On Wed, 16 Sep 1998, Richard Sims wrote:

> >> We had a situation with one puny C20 with 256MB of memory where they had
> >> architected the application to write images files (50K to 200K each)
> >> into one single directory.  Unfortunately, they tracked around 1.5
> >> million files in a 90 day period.
> >
> >I believe the extremely poor performance was due to a design problem
> >with JFS.   We've battled with this.   We think it's due to an in-core
> >i-node table being filled.   We found that when the number of files
> >in a single directory exceeds the size of this table (the size of the
> >table is computed at boot time based on the amount of physical memory)
> >reading i-nodes will peg the CPU and take a looooooong time.
>
> >We opened a crit-sit (critical situation) with IBM because of a new
> >application which will have 1.5 million files in one directory.
> >Their only solution so far is to either rewrite the application or
> >buy a Sun.
>
> This is an old issue which comes up about every two months on the List.

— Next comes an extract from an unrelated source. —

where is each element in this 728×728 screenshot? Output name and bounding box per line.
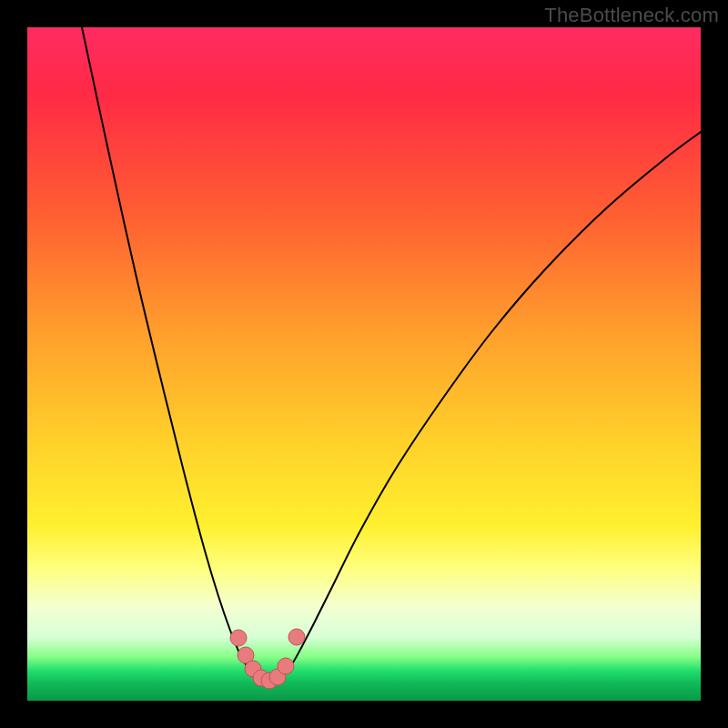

> It's not an exotic problem, but merely that traditional file system 
> directories
> are primitive data structures which are extremely inefficient and bog down
> when you attempt to keep more than about a thousand files in a single
> directory.  That's why there are subdirectories.  Try to have your directory
> structure similar to an equilateral triangle and you will enjoy much better
> performance.  And, no, buying a Sun is not the solution: I know from
> experience that the same situation applies there.
>
> Rather than take up the issue with IBM, it would be more appropriate to take
> it up with the people who mis-designed the application which tries to keep
> such an unreasonable number of files within one directory level - they don't
> seem to have the benefit of experience to appreciate the impact that has.
> A conventional directory is not a database: it performs poorly if you attempt
> to use it as such.
>
>   Richard Sims, Boston University OIT
>
>